Chancellor John Wiley's non-voting delegate to the Student Services Finance Committee raised concern over whether student segregated-fee money is being properly appropriated by the committee during its meeting Thursday.
Before SSFC cut more than $60,000 from the proposed budget of the University of Wisconsin Roman Catholic Foundation, Interim Associate Dean of Students Elton Crimm asked committee members to think about if the organizations they have granted funding to are truly student organizations serving the UW campus or are more broadly based non-profit organizations. And, if so, he asked whether it was appropriate for them to be receiving funding from UW students.
"When do you cross the line from being a student organization to being a non-profit organization?" Crimm asked the committee. "I fear that organizations that are more broadly defined, that I personally feel blur that line, see [SSFC] as an easy mark to receive funding."
Emphasizing that it was an issue that should be left up to the student body to discuss and ultimately resolve, Crimm questioned whether organizations should receive money from student segregated fees simply because they partly serve the UW campus.
"When the Red Cross serves a population, they don't get funding from the population they serve. They draw funding through fundraising from other populations in order to provide services to another population," Crimm said. "So just because an organization is serving students doesn't necessarily make it a student organization."
Crimm said part of the problem is that because many organizations think their group benefits students, their funding should come from the students they serve.
In support of SSFC, Representative Adam Schlicht said many organizations have received funding because of the services they provide to the UW campus.
"There are student groups that are not direct student organizations but received funding for providing students services," Schlicht said, adding his concern over the timing of Crimm's comments.
"I'm not sure it was the most appropriate moment to say that," he added.
Crimm admitted his comments could have come at a better time, but said he wanted students to begin having the discussion and thought it was something to consider while debating organizations' budgets.
"While it's certainly a question about eligibility, it's also a question about the appropriateness of some of the requests for particular line items," Crimm said. "To fund a line item that is supporting something that this non-profit agency is doing or using for their broader purpose would possibly be inappropriate."
In their budget decision for UWRCF, SSFC representatives cut the foundation's budget by more than $60,000, with the largest cut being $35,000 from UWRCF's rent and utility payments for its offices.
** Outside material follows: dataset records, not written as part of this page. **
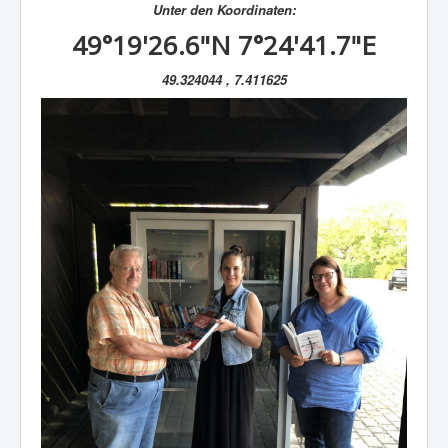
Unter den Koordinaten:
49°19'26.6"N 7°24'41.7"E
49.324044 , 7.411625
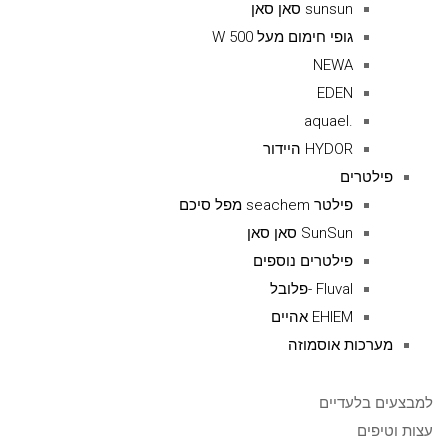
sunsun סאן סאן
גופי חימום מעל 500 W
NEWA
EDEN
.aquael
HYDOR היידור
פילטרים
פילטר seachem מפל סיכם
SunSun סאן סאן
פילטרים נוספים
Fluval -פלובל
EHIEM אהיים
מערכות אוסמוזה
למבצעים בלעדיים
עצות וטיפים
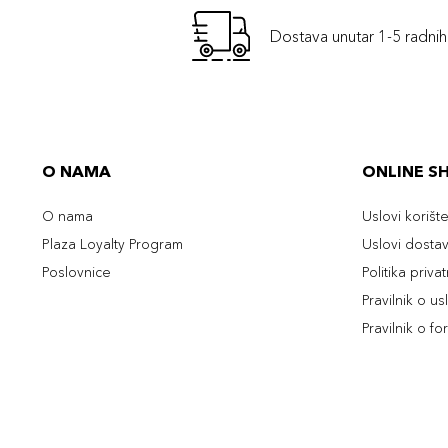
Dostava unutar 1-5 radni
O NAMA
ONLINE S
O nama
Uslovi korišt
Plaza Loyalty Program
Uslovi dosta
Poslovnice
Politika priva
Pravilnik o u
Pravilnik o fo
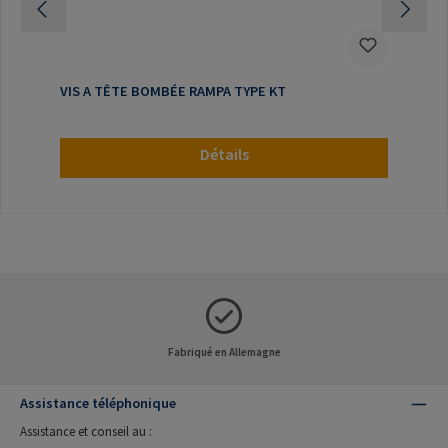
VIS A TÊTE BOMBÉE RAMPA TYPE KT
Détails
Fabriqué en Allemagne
Assistance téléphonique
Assistance et conseil au :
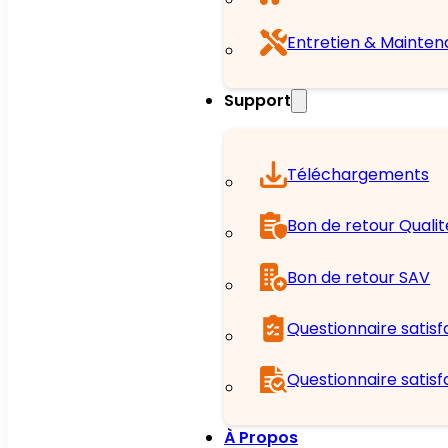
Entretien & Mainte
Support
Téléchargements
Bon de retour Qualit
Bon de retour SAV
Questionnaire satisf
Questionnaire satisf
À Propos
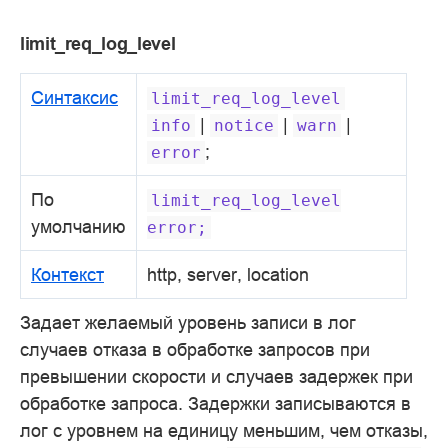
limit_req_log_level
Синтаксис
limit_req_log_level
|
|
|
info
notice
warn
;
error
По
limit_req_log_level
умолчанию
error;
Контекст
http, server, location
Задает желаемый уровень записи в лог
случаев отказа в обработке запросов при
превышении скорости и случаев задержек при
обработке запроса. Задержки записываются в
лог с уровнем на единицу меньшим, чем отказы,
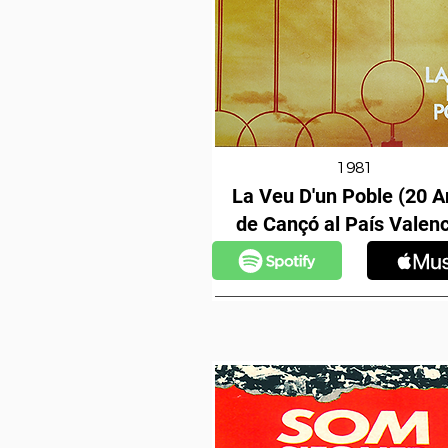
1981
La Veu D'un Poble (20 A
de Cançó al País Valenc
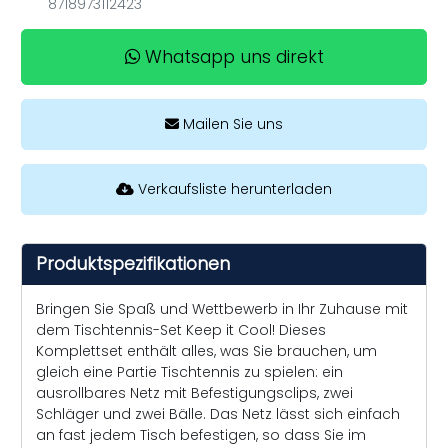
8718973112423
Whatsapp uns direkt
Mailen Sie uns
Verkaufsliste herunterladen
Produktspezifikationen
Bringen Sie Spaß und Wettbewerb in Ihr Zuhause mit
dem Tischtennis-Set Keep it Cool! Dieses
Komplettset enthält alles, was Sie brauchen, um
gleich eine Partie Tischtennis zu spielen: ein
ausrollbares Netz mit Befestigungsclips, zwei
Schläger und zwei Bälle. Das Netz lässt sich einfach
an fast jedem Tisch befestigen, so dass Sie im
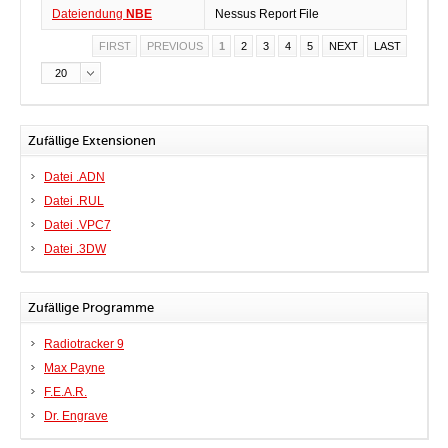
Dateiendung
NBE
Nessus Report File
FIRST
PREVIOUS
1
2
3
4
5
NEXT
LAST
20
Zufällige Extensionen
Datei .ADN
Datei .RUL
Datei .VPC7
Datei .3DW
Zufällige Programme
Radiotracker 9
Max Payne
F.E.A.R.
Dr. Engrave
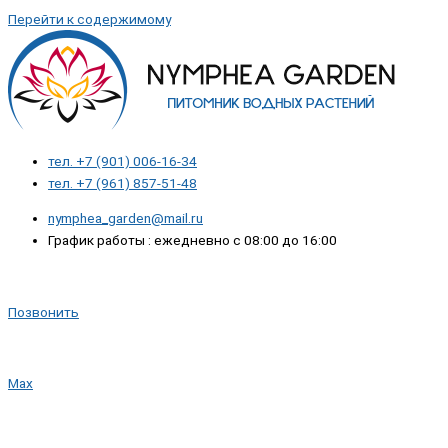
Перейти к содержимому
тел. +7 (901) 006-16-34
тел. +7 (961) 857-51-48
nymphea_garden@mail.ru
График работы : ежедневно с 08:00 до 16:00
Позвонить
Max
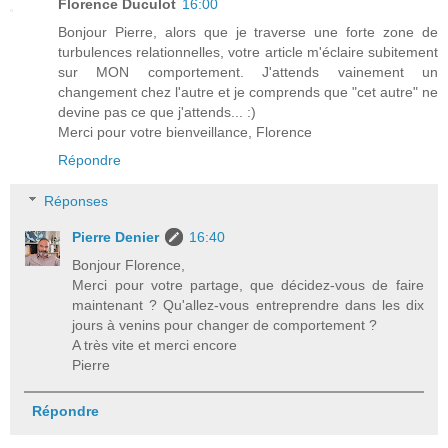
Florence Duculot
16:00
Bonjour Pierre, alors que je traverse une forte zone de
turbulences relationnelles, votre article m'éclaire subitement
sur MON comportement. J'attends vainement un
changement chez l'autre et je comprends que "cet autre" ne
devine pas ce que j'attends... :)
Merci pour votre bienveillance, Florence
Répondre
Réponses
Pierre Denier
16:40
Bonjour Florence,
Merci pour votre partage, que décidez-vous de faire
maintenant ? Qu'allez-vous entreprendre dans les dix
jours à venins pour changer de comportement ?
A très vite et merci encore
Pierre
Répondre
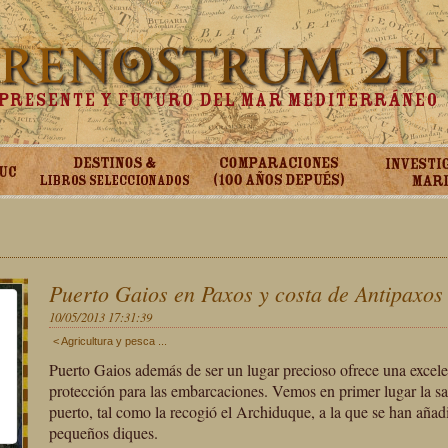
For development purposes only
Puerto Gaios en Paxos y costa de Antipaxos
10/05/2013 17:31:39
< Agricultura y pesca ...
Puerto Gaios además de ser un lugar precioso ofrece una excele
protección para las embarcaciones. Vemos en primer lugar la sa
puerto, tal como la recogió el Archiduque, a la que se han aña
pequeños diques.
SSFC did not finish deciding on UWRCF's entire budget by press time, however.
Citing a 2004 memorandum from UW, SSFC representatives said the organizations could not use segregated fees for "improvements, maintenance and overhead expenses in non-university facilities," such as UWRCF's offices.
Using the same memorandum as a reference, SSFC also made cuts to the foundation's janitorial supplies budget, as well as various cuts to requests for food and beverage.
SSFC also ruled on the budget for Collegians for a Constructive Tomorrow, minimum-funding the group in a contentious late-night decision.